Financements domestiques en faveur de la planification familiale : l’autre plaidoyer de l’ABBEF

L’Association Burkinabè pour le Bien-Etre Familial (ABBEF), avec l’appui des Directions Régionales de l’Economie et de la Planification des régions du Centre-Sud et du Centre-Ouest, ont organisé ce vendredi 2 juillet 2021 à Ouagadougou, un atelier de restitution d’une étude.
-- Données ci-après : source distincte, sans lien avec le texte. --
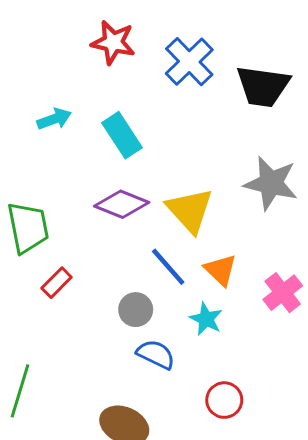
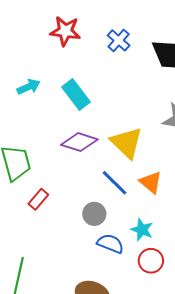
blue cross: (189, 62) -> (119, 40), size x0.7
cyan star: (206, 319) -> (142, 230), moved
red circle: (224, 400) -> (151, 261), moved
Ladite étude a porté sur le niveau d’allocation des ressources financières en faveur de la planification familiale dans les deux régions citées. 

La planification familiale est considérée, selon les données officielles, comme un facteur de réduction de la mortalité maternelle de l’ordre de 30% et infantile, et aussi un facteur essentiel de réduction de la pauvreté. Mais, son financement domestique en termes d’offre de services, de création de la demande, d’environnement habilitant, constitue un des défis à relever.

Selon Esther Rosine Ouédraogo, Présidente de l’Antenne ABBEF de Ouagadougou, représentant le Président National de l’ABBEF au cours de la cérémonie, dans le cadre de la décentralisation, les collectivités territoriales ont en charge la programmation et la réalisation des activités de développement local sur leur territoire. Cependant la problématique du financement des activités de PF est aujourd’hui posée dans les communes.

« Le suivi des engagements pris pour le financement de la planification familiale par les communes n’est pas suffisamment ancré. Il n’existe pas, en effet, d’évidences claires par rapport au niveau du financement de la PF par les collectivités, notamment les communes. Il n’existe pas de données disponibles au plan national, que ce soit auprès de la faîtière des associations des mairies et des régions qu’au niveau du ministère de l’administration territoriale », a confié Esther Rosine Ouédraogo.

Augmenter la part des financements domestiques en faveur de la planification familiale

Les données, a-t-elle ajouté, lorsqu’elles sont disponibles, le sont exclusivement auprès des associations et ONG qui mènent le plaidoyer en faveur de l’allocation de ressources pour la PF dans les budgets des communes.

Ainsi, la société civile, dans son rôle de veille par rapport aux engagements pris par l’Etat, mène des plaidoyers aussi bien au niveau national que local pour interpeller les décideurs à augmenter la part des financements domestiques en faveur de la planification familiale.

Le financement de la PF dans les budgets des communes figure parmi les cinq engagements pris par le Burkina Faso dans le cadre de l’initiative Family Planning 2020 ou FP2020 au sommet de Londres en 2017. Les avancées en termes de suivi de ces engagements sont en deçà des attentes.

C’est pour disposer de données sur le niveau d’allocation des ressources financières en faveur de la planification familiale que l’ABBEF a décidé réaliser une étude, avec l’appui des directions régionales de l’économie et de la planification des régions du Centre-Sud et du Centre-Ouest.

Des exposés, présentations et échanges en plénières…

Cette étude a pour objectif de mettre à la disposition des acteurs, des données factuelles sur le niveau de financement de la planification familiale dans les budgets des communes des deux régions : le Centre-Sud et le Centre-Ouest,  en raison de contraintes financières. La restitution de l’étude a eu lieu au cours d’un atelier ce vendredi 2 juillet 2021 à Ouagadougou. 

La Présidente de l’Antenne ABBEF de Ouagadougou, Esther Rosine Ouédraogo, représentant le Président National de l’ABBEF, a indiqué qu’il s’agira, au cours des exposés, présentations et échanges en plénières, de présenter les résultats de l’étude sur le financement de la PF par les collectivités des deux régions, de discuter des goulots d’étranglement expliquant le niveau de financement de la PF, de formuler des recommandations et d’identifier les prochaines étapes en termes de plaidoyer.

Il faut noter que les participants proviennent notamment des ministères de l’économie et des finances, de l’association des municipalités du Burkina, de l’association des régions du Burkina et des acteurs de la société civile.